Николай Жарких (Киев)

Персональный сайт

?

Стой всё время позади…

Г. П. Когитов-Эргосумов

Знал, знал этот подлый Золотой Петушок о приближении угрозы, и поднимал тревогу всеми доступными ему средствами. Его ли вина, что из мешка этих сигналов не видно? что человек, заявляющий: “Граница на замке, а ключ у меня в кармане”, – до того заразился благодушием, что не только открывает замок по первому требованию снаружи, но и сам ключ отдал гостям (с молчаливого одобрения царя Додона, разумеется); но может быть, так оно и нужно. Ясно из всего сказанного только одно – Золотой Петушок сделал своё дело, неясно только, было ли так на самом деле или же стало на страницах изданий, исповедующих ретроспективную благонамеренность.

До какой степени простиралось миролюбие царя Додона и благодушие его пограничников, видно ещё и из того, что

“самолёты немецкой гражданской авиации, летавшие по трассе Берлин – Москва – Берлин, часто ‘сбивались’ с курса и оказывались над районами Советского Союза, удалёнными от этой трассы” [87, т. 3, с. 332].

Если противовоздушная оборона не воевала с вражескими самолётами-разведчиками, то это до некоторой степени простительно, так как разведчики летают на высотах, превышающих высотную досягаемость зенитных средств, и со скоростями, чрезвычайно затрудняющими их перехват истребителями ПВО; но гражданские самолёты летают на меньших высотах и с меньшими скоростями, что даёт им возможность гораздо тщательнее и детальнее разведывать местность, чем настоящим, специализированным самолётам-разведчикам. А всё-таки даже эти пассажирские самолёты додоновская противовоздушная оборона не сбивала, и это уж совсем непонятно и непростительно. Сейчас, впрочем, все эти упущения исправлены, и ПВО сбивает гражданские самолёты даже в тех случаях, когда они с курса не сбиваются.

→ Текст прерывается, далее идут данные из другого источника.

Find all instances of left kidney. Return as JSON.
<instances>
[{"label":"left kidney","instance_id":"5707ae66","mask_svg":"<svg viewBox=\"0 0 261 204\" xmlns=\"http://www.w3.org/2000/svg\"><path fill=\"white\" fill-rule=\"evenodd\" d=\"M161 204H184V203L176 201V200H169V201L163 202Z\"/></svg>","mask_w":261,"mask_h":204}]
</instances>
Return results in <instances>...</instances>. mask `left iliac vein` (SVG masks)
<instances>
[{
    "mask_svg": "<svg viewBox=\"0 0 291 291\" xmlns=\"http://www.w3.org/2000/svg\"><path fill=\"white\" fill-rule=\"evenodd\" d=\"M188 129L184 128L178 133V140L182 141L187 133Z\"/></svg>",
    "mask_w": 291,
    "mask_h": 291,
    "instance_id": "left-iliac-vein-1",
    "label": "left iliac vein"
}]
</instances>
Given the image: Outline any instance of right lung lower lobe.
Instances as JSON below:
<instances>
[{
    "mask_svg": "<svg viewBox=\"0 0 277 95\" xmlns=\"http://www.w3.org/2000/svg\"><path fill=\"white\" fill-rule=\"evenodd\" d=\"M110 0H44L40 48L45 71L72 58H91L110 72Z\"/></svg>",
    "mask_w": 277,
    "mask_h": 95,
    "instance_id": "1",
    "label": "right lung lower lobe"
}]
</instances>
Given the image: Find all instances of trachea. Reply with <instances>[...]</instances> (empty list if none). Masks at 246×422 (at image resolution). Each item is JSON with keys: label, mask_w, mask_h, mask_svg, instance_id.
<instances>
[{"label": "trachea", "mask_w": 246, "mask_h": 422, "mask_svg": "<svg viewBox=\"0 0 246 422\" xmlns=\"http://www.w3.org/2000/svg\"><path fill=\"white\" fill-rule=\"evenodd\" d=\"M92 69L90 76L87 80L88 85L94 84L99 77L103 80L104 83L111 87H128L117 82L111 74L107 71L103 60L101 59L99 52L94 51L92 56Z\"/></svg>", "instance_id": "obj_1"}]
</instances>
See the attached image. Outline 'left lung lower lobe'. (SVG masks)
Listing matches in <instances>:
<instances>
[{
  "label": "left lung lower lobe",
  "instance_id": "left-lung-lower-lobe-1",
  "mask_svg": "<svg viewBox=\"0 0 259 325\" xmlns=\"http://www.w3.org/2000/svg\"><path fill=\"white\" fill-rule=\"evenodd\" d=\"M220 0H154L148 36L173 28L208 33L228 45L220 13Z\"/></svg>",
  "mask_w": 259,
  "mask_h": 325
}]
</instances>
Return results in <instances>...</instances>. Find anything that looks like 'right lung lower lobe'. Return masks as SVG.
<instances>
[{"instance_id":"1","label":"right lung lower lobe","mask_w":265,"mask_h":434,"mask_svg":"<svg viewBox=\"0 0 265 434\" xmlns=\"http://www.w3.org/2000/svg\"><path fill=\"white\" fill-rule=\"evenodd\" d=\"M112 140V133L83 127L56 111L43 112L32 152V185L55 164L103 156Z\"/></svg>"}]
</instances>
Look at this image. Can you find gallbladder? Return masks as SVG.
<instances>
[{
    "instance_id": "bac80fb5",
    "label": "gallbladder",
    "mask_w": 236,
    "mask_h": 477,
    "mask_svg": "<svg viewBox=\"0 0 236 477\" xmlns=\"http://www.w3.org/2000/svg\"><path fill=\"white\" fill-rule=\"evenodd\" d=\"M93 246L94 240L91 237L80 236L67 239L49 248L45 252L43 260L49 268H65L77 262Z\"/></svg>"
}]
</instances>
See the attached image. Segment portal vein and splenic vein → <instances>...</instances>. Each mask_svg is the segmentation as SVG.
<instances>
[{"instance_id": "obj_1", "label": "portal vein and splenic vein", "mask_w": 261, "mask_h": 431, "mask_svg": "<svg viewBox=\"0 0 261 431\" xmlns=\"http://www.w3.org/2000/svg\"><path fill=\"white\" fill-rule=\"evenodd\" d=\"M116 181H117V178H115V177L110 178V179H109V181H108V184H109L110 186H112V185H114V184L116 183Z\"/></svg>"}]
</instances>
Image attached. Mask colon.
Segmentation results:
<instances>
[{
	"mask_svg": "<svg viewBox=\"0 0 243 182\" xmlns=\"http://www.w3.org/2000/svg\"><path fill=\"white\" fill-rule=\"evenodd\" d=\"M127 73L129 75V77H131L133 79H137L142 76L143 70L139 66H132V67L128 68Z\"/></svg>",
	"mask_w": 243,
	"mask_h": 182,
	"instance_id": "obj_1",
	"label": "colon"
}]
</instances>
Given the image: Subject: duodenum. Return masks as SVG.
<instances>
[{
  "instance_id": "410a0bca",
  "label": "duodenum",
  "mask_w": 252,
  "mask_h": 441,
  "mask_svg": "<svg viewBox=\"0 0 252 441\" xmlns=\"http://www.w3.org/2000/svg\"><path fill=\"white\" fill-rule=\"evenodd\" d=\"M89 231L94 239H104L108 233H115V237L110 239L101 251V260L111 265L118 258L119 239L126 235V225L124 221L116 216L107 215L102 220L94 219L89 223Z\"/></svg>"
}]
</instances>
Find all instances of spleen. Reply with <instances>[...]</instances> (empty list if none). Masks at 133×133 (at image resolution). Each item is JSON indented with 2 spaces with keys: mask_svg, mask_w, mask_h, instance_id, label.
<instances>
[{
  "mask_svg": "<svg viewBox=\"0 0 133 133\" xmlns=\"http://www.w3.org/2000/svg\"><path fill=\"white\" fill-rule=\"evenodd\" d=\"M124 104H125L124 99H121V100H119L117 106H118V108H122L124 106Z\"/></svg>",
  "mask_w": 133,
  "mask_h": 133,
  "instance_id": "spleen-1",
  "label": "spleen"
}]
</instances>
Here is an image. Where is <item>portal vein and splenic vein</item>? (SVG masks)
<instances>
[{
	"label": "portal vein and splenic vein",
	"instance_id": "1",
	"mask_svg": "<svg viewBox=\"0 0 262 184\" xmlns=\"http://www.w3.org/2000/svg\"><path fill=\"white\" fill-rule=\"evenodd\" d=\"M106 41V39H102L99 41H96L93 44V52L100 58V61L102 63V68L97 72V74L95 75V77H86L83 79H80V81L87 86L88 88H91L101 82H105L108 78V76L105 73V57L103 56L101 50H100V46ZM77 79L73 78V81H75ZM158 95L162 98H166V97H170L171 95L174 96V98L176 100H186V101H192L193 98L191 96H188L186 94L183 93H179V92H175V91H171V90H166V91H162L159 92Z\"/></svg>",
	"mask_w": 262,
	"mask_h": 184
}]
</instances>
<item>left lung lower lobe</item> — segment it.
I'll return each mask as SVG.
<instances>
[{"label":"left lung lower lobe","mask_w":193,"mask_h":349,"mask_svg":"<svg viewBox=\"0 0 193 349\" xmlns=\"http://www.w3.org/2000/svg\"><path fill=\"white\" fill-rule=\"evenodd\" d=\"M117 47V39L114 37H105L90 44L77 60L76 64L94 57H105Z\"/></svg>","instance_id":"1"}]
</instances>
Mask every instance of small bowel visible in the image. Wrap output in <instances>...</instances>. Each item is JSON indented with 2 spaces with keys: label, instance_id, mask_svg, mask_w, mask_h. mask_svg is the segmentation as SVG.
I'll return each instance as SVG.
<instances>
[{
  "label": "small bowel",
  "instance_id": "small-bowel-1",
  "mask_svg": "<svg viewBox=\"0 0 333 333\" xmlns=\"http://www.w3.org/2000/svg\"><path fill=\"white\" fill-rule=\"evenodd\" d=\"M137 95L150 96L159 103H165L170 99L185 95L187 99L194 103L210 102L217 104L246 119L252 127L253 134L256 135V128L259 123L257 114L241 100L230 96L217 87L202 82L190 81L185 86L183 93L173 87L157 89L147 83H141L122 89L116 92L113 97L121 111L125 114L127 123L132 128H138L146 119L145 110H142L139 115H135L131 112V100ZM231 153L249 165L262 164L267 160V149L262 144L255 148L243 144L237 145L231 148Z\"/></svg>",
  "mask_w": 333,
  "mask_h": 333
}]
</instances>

Залихватский марш сопровождает чудо-богатырей, которые прямо с парада отправляются на фронт. Народ же и тут не теряет возможности проявить свою политическую мудрость и преданность монарху (что, впрочем, одно и то же):

Ты себя-то соблюди,

Стой всё время позади.

И действительно, сколько мне помнится, Додон только один раз за всю войну выезжал в войска (кажется, при подготовке Смоленской операции 1943 г.), предпочитая поражать врага на карте или, ещё лучше, прямо на глобусе. Впрочем, это не мешает монархическим художникам изображать царя Додона стоящим на заснеженном косогоре в окружении генералов и глядящим орлиным взором вдаль, туда, где

Теперь остался я один,

За мной одним идёт охота.

Будь проклят сорок первый год

И вмёрзшая в снега пехота!

Мне кажется, что я магнит,

Что я притягиваю мины,

Разрыв – и лейтенант хрипит

и смерть опять проходит мимо… [С.Гудзенко]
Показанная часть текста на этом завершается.